» TASK BRIEF
What you return must be an exact copy of the lines in the listing below between the line holding "https://erddap.gml.noaa.gov/" and the line holding "Account Management", inclusive, and nothing more.

» RECORDS FOR THE EXERCISE
----------------

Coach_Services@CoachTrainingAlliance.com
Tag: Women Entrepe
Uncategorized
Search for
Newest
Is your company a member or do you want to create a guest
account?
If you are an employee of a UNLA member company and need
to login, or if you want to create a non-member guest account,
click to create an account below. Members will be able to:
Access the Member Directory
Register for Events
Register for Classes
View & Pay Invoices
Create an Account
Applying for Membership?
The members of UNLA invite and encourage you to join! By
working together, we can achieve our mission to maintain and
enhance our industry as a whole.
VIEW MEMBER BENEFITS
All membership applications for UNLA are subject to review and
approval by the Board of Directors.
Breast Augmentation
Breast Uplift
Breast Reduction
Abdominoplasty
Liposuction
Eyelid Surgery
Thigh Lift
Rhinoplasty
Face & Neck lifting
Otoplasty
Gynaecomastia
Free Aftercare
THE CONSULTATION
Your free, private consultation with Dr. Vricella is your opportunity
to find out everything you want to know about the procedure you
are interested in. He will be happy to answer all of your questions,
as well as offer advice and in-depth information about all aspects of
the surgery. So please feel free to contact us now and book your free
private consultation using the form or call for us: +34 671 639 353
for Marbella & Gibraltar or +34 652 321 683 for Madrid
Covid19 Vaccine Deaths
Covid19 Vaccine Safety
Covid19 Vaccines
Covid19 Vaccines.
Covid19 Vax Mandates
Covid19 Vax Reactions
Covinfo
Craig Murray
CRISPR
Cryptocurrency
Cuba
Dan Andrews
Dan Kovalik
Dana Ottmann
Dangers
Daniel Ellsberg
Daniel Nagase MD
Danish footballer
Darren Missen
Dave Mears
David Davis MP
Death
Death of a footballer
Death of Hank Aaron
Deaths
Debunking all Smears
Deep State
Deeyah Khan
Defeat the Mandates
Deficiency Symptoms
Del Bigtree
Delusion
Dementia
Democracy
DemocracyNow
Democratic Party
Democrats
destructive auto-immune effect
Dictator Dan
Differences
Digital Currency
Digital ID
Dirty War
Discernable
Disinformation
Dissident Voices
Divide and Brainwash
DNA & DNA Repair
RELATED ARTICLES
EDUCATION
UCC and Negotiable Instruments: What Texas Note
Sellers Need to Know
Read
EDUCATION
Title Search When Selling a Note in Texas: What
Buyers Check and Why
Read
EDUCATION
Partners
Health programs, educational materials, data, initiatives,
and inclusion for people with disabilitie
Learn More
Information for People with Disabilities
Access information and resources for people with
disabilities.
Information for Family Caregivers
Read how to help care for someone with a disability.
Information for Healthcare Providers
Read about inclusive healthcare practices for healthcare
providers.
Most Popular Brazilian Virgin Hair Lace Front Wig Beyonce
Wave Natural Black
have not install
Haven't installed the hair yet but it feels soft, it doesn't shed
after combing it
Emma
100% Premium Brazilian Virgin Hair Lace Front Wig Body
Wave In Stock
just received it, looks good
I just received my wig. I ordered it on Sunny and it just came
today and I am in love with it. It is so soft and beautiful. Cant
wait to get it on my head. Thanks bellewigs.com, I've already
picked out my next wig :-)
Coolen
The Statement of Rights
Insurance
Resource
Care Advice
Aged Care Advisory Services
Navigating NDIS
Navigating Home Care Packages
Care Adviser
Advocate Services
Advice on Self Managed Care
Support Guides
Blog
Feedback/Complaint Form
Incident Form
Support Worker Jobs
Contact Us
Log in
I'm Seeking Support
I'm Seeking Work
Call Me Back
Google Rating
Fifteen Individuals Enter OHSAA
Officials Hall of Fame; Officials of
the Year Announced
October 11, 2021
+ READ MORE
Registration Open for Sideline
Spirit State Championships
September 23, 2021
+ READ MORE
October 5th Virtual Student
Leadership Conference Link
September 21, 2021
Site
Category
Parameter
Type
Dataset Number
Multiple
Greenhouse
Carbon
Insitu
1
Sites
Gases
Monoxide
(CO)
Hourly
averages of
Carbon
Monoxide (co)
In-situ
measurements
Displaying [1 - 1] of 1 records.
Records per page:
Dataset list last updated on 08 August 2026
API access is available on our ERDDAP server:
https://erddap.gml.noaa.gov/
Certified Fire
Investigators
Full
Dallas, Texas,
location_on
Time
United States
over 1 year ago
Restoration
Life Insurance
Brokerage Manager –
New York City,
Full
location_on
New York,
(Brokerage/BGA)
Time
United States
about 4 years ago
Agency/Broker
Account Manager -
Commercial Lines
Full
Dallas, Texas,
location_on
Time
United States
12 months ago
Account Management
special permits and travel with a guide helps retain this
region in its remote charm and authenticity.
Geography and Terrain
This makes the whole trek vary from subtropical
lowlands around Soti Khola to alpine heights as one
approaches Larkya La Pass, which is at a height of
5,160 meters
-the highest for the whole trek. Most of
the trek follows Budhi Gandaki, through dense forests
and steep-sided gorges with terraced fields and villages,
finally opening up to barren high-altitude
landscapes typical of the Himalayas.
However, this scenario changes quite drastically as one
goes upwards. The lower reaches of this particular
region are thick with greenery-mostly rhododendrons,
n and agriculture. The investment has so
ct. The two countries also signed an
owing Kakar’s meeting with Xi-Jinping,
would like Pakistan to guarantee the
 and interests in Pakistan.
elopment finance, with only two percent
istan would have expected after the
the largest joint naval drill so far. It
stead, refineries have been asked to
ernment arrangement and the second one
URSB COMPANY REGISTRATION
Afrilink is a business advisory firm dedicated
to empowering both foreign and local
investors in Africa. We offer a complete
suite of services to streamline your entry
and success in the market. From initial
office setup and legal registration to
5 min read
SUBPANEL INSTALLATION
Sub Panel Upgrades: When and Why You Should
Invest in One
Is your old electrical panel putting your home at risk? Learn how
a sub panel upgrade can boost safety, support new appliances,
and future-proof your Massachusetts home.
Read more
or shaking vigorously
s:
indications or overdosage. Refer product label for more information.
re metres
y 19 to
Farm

----------------

» RESULT OF THE TASK
https://erddap.gml.noaa.gov/
Certified Fire
Investigators
Full
Dallas, Texas,
location_on
Time
United States
over 1 year ago
Restoration
Life Insurance
Brokerage Manager –
New York City,
Full
location_on
New York,
(Brokerage/BGA)
Time
United States
about 4 years ago
Agency/Broker
Account Manager -
Commercial Lines
Full
Dallas, Texas,
location_on
Time
United States
12 months ago
Account Management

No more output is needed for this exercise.